▸ **EXERCISE**:
Print out the data exactly, keeping every image out of it.

▸ **ENTRIES PROVIDED**:
*** Block opens ***

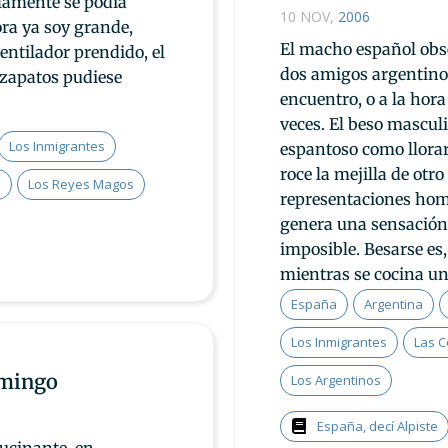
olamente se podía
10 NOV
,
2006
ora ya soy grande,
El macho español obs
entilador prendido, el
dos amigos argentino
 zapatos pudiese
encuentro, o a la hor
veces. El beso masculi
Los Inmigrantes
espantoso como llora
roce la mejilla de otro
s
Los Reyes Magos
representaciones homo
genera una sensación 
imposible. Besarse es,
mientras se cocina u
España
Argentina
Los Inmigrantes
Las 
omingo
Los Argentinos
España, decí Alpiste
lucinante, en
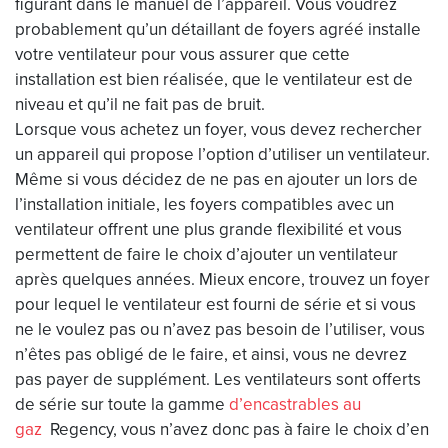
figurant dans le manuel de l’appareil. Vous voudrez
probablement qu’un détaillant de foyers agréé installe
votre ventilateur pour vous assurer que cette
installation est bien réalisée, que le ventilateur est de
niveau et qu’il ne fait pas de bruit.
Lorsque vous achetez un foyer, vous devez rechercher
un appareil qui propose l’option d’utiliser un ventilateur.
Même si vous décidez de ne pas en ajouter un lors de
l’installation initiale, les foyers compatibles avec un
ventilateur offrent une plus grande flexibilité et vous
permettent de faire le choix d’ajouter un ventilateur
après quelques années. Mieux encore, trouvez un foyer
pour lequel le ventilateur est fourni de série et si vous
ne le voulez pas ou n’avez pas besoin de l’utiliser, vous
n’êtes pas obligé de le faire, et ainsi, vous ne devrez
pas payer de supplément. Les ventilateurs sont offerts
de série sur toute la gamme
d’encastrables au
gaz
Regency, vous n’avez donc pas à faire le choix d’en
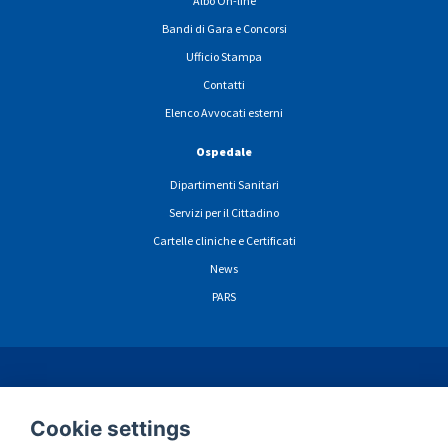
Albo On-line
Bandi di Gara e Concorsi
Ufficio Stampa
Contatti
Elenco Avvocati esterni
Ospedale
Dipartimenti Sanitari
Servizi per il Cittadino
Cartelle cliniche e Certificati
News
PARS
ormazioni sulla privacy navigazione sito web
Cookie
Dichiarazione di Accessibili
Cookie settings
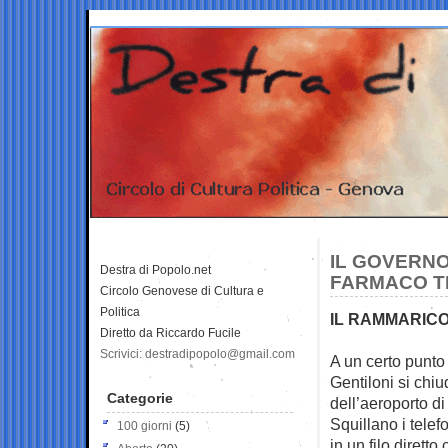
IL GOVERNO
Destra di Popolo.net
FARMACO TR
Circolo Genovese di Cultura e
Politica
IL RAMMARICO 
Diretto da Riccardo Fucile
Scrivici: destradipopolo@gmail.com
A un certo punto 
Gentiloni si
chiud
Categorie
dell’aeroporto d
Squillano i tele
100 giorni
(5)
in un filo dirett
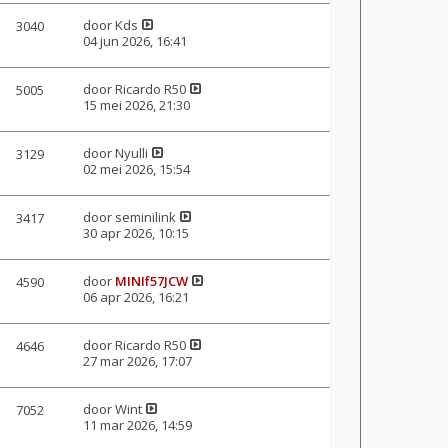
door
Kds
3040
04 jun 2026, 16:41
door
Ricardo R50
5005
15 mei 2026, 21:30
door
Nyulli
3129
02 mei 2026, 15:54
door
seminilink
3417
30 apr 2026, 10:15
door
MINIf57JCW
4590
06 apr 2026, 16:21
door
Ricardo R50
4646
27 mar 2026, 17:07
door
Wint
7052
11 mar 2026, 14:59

*** Block closes ***

▸ **TASK RESPONSE**:
olamente se podía
10 NOV
,
2006
ora ya soy grande,
El macho español obs
entilador prendido, el
dos amigos argentino
 zapatos pudiese
encuentro, o a la hor
veces. El beso masculi
Los Inmigrantes
espantoso como llora
roce la mejilla de otro
s
Los Reyes Magos
representaciones homo
genera una sensación 
imposible. Besarse es,
mientras se cocina u
España
Argentina
Los Inmigrantes
Las 
omingo
Los Argentinos
España, decí Alpiste
lucinante, en
figurant dans le manuel de l’appareil. Vous voudrez
probablement qu’un détaillant de foyers agréé installe
votre ventilateur pour vous assurer que cette
installation est bien réalisée, que le ventilateur est de
niveau et qu’il ne fait pas de bruit.
Lorsque vous achetez un foyer, vous devez rechercher
un appareil qui propose l’option d’utiliser un ventilateur.
Même si vous décidez de ne pas en ajouter un lors de
l’installation initiale, les foyers compatibles avec un
ventilateur offrent une plus grande flexibilité et vous
permettent de faire le choix d’ajouter un ventilateur
après quelques années. Mieux encore, trouvez un foyer
pour lequel le ventilateur est fourni de série et si vous
ne le voulez pas ou n’avez pas besoin de l’utiliser, vous
n’êtes pas obligé de le faire, et ainsi, vous ne devrez
pas payer de supplément. Les ventilateurs sont offerts
de série sur toute la gamme
d’encastrables au
gaz
Regency, vous n’avez donc pas à faire le choix d’en
Albo On-line
Bandi di Gara e Concorsi
Ufficio Stampa
Contatti
Elenco Avvocati esterni
Ospedale
Dipartimenti Sanitari
Servizi per il Cittadino
Cartelle cliniche e Certificati
News
PARS
ormazioni sulla privacy navigazione sito web
Cookie
Dichiarazione di Accessibili
Cookie settings
IL GOVERNO
Destra di Popolo.net
FARMACO TR
Circolo Genovese di Cultura e
Politica
IL RAMMARICO 
Diretto da Riccardo Fucile
Scrivici: destradipopolo@gmail.com
A un certo punto 
Gentiloni si
chiud
Categorie
dell’aeroporto d
Squillano i tele
100 giorni
(5)
in un filo dirett
door
Kds
3040
04 jun 2026, 16:41
door
Ricardo R50
5005
15 mei 2026, 21:30
door
Nyulli
3129
02 mei 2026, 15:54
door
seminilink
3417
30 apr 2026, 10:15
door
MINIf57JCW
4590
06 apr 2026, 16:21
door
Ricardo R50
4646
27 mar 2026, 17:07
door
Wint
7052
11 mar 2026, 14:59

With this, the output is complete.